Nota bene! Встреча с Павлом Санаевым состоится 31 октября 2010 года в 6 часов вечера в Литературном салоне Аллы Дехтяр в помещении Computer Systems Institute по адресу: 8950 Gross Point Road, Skokie, IL 60077. Справки по телефону – 773-275-0934.

9 окт. 2010 г.

Риккардо Мути: все еще впереди!


Главным героем музыкального Чикаго последних недель стал новый музыкальный руководитель Чикагского симфонического оркестра, выдающийся итальянский дирижер, маэстро Риккардо Мути. Мэр Дэйли провозглашает 19 сентября Днем Мути в Чикаго, отрезок Мичиган-авеню от Чикагского симфонического центра до здания “Чикаго трибюн” называется по образцу Великолепной мили Милей Мути. Мути на экранах телевизоров в сводках новостей. Мути на радио. Мути в газетах, и не только чикагских.
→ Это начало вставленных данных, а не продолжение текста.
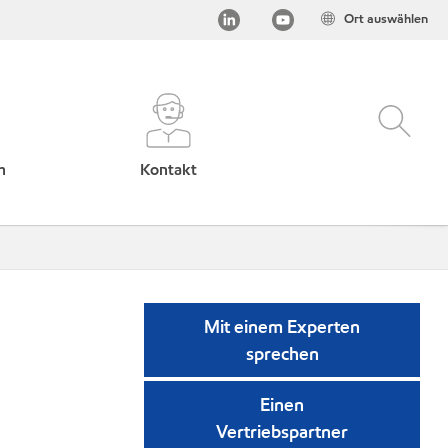
Ort auswählen
h
Kontakt
Mit einem Experten
sprechen
Einen
Vertriebspartner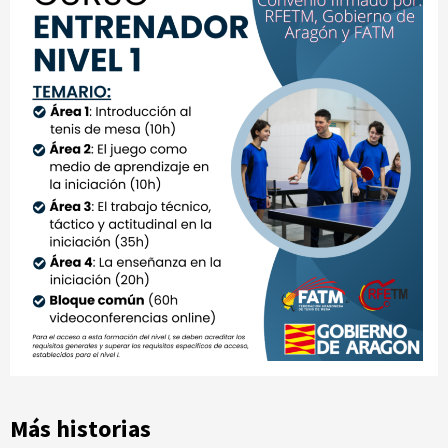
Más historias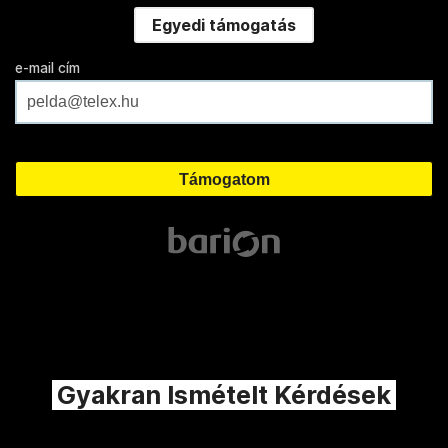
Egyedi támogatás
e-mail cím
Gyakran Ismételt Kérdések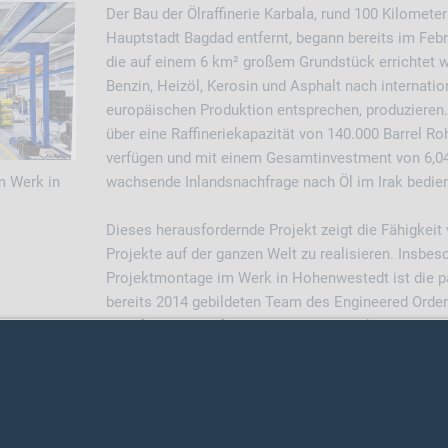
Der Bau der Ölraffinerie Karbala, rund 100 Kilometer
Hauptstadt Bagdad entfernt, begann bereits im Febru
die auf einem 6 km² großem Grundstück errichtet wi
Benzin, Heizöl, Kerosin und Asphalt nach internatio
europäischen Produktion entsprechen, produzieren.
über eine Raffineriekapazität von 140.000 Barrel Ro
verfügen und mit einem Gesamtinvestment von 6,04 
m Werk in
wachsende Inlandsnachfrage nach Öl im Irak bedie
Dieses herausfordernde Projekt zeigt die Fähigkeit 
Projekte auf der ganzen Welt zu realisieren. Insbe
Projektmontage im Werk in Hohenwestedt ist die 
bereits 2014 gebildeten Team des Engineered Orde
dem für jeden Auftrag ein eigener Projektmanager e
2026 LESER GmbH & Co. KG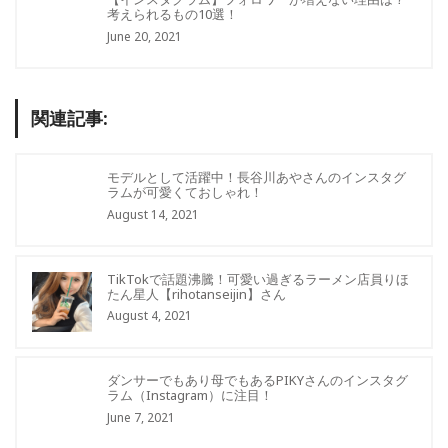
考えられるもの10選！
June 20, 2021
関連記事:
モデルとして活躍中！長谷川あやさんのインスタグ
ラムが可愛くておしゃれ！
August 14, 2021
TikTokで話題沸騰！可愛い過ぎるラーメン店員りほ
たん星人【rihotanseijin】さん
August 4, 2021
ダンサーでもあり母でもあるPIKYさんのインスタグ
ラム（Instagram）に注目！
June 7, 2021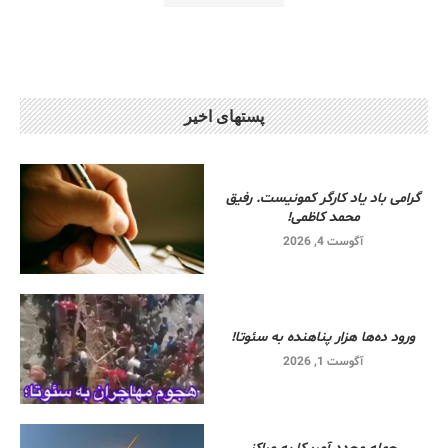
پستهای اخیر
گرامی باد یاد کارگر کمونیست. رفیق
محمد کاظمی!
آگوست 4, 2026
ورود ده‌ها هزار پناهنده به سئوتا!
آگوست 1, 2026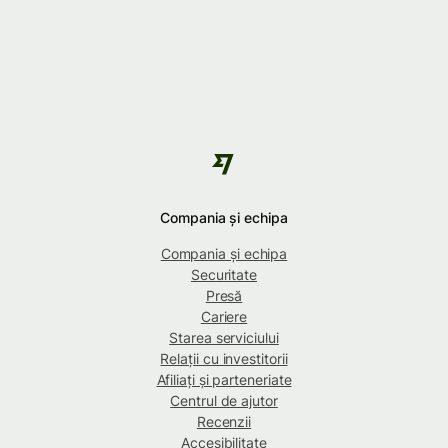
Compania și echipa
Compania și echipa
Securitate
Presă
Cariere
Starea serviciului
Relații cu investitorii
Afiliați și parteneriate
Centrul de ajutor
Recenzii
Accesibilitate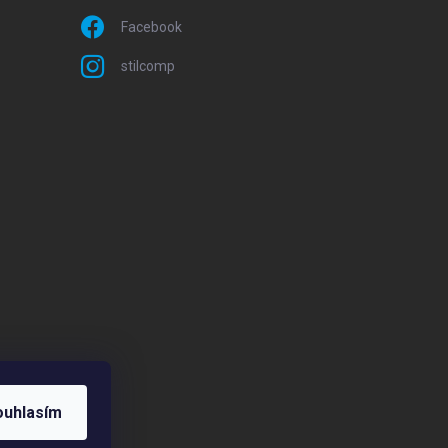
Facebook
stilcomp
ouhlasím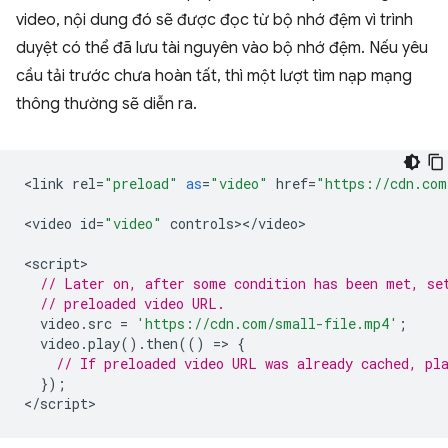
video, nội dung đó sẽ được đọc từ bộ nhớ đệm vì trình
duyệt có thể đã lưu tài nguyên vào bộ nhớ đệm. Nếu yêu
cầu tải trước chưa hoàn tất, thì một lượt tìm nạp mạng
thông thường sẽ diễn ra.
<
link
rel
=
"preload"
as
=
"video"
href
=
"https://cdn.com
<
video
id
=
"video"
controls
><
/
video
>

<
script
// Later on, after some condition has been met, se
// preloaded video URL.
video
.
src
=
'https://cdn.com/small-file.mp4'
;
video
.
play
().
then
(()
=
>
{
// If preloaded video URL was already cached, pl
});
<
/script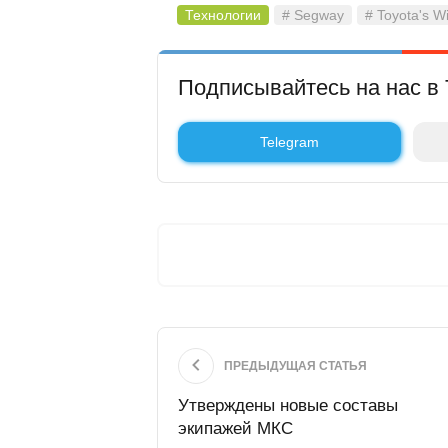
Технологии
# Segway
# Toyota's W
Подписывайтесь на нас в 
Telegram
ПРЕДЫДУЩАЯ СТАТЬЯ
Утверждены новые составы
экипажей МКС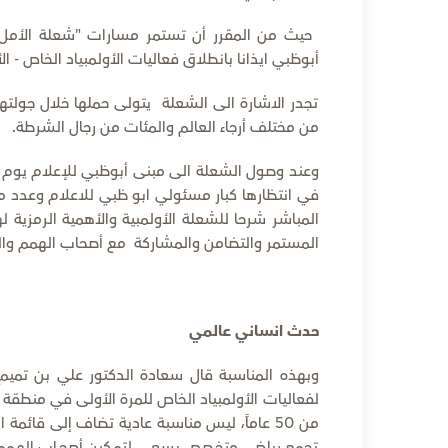
أبوظبي ايذانا بانطلاق فعاليات الأولمبياد الخاص - الألع
تجدر الاشارة الى الشعلة يتولى حملها خلال جولتها
من مختلف أرجاء العالم والمئات من رجال الشرطة.
في انتظارها كبار مسئولي ابو ظبي للاعلام وعدد م
المباشر شرحا للشعلة الأولمبية والأهمية الرمزية
المستمر والتضامن والمشاركة مع أصحاب الهمم والدم
حدث انساني عالمي
وبهذه المناسبة قال سعادة الدكتور علي بن تميم، 
لفعاليات الأولمبياد الخاص للمرة الأولى في منطقة
من 50 عاماً، ليس مناسبة عادية تضاف إلى قائم
تجمع رياضي متخصص يسعى لتمكين أصحاب الهمم ودم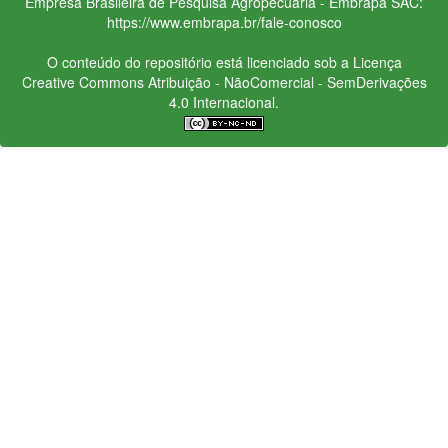
Empresa Brasileira de Pesquisa Agropecuária - Embrapa
SAC:
https://www.embrapa.br/fale-conosco
O conteúdo do repositório está licenciado sob a Licença
Creative Commons
Atribuição - NãoComercial - SemDerivações
4.0 Internacional.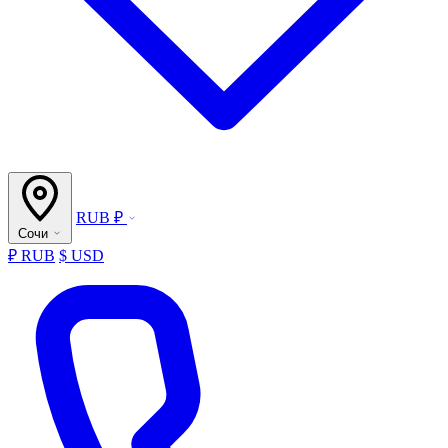
RUB ₽
Сочи
₽ RUB
$ USD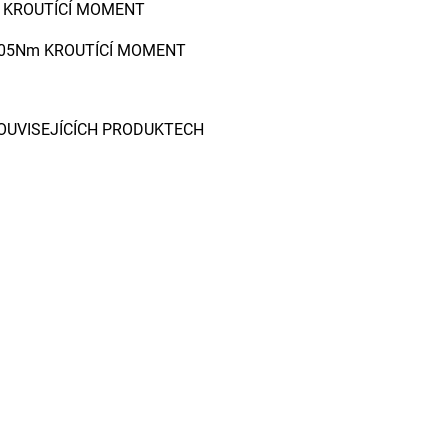
M KROUTÍCÍ MOMENT
 205Nm KROUTÍCÍ MOMENT
OUVISEJÍCÍCH PRODUKTECH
Авторитетнейший музыкальный критик “New York Times” Энтони Томмазини спешит в Чикаго на его концерт (выступление Чикагского симфонического оркестра он назвал восхитительным), критик газеты “Guardian” пишет в своем издании, что завидует жителям Чикаго и сожалеет, что не может в эти дни быть с ними, а деловая “Wall Street Journal”, обычно скупо освещающая культурные события, посвящает итальянскому маэстро целый разворот.
Мути на значках. Мути на флажках. Мути везде. “Festa Muti” в Чикаго. Со времен великих Фуртвенглера, Тосканини, Караяна не было такого, чтобы дирижер симфонического оркестра привлекал такое всеобщее внимание. Приезд Мути в Чикаго явился, без преувеличения, событием не только американского, но и международного масштаба. К сожалению, 2 октября маэстро заболел и отменил свои предстоящие выступления с Чикагским симфоническим оркестром. “Festa Muti” продолжится в Чикаго в феврале следующего года. А пока – первые впечатления от трех программ маэстро.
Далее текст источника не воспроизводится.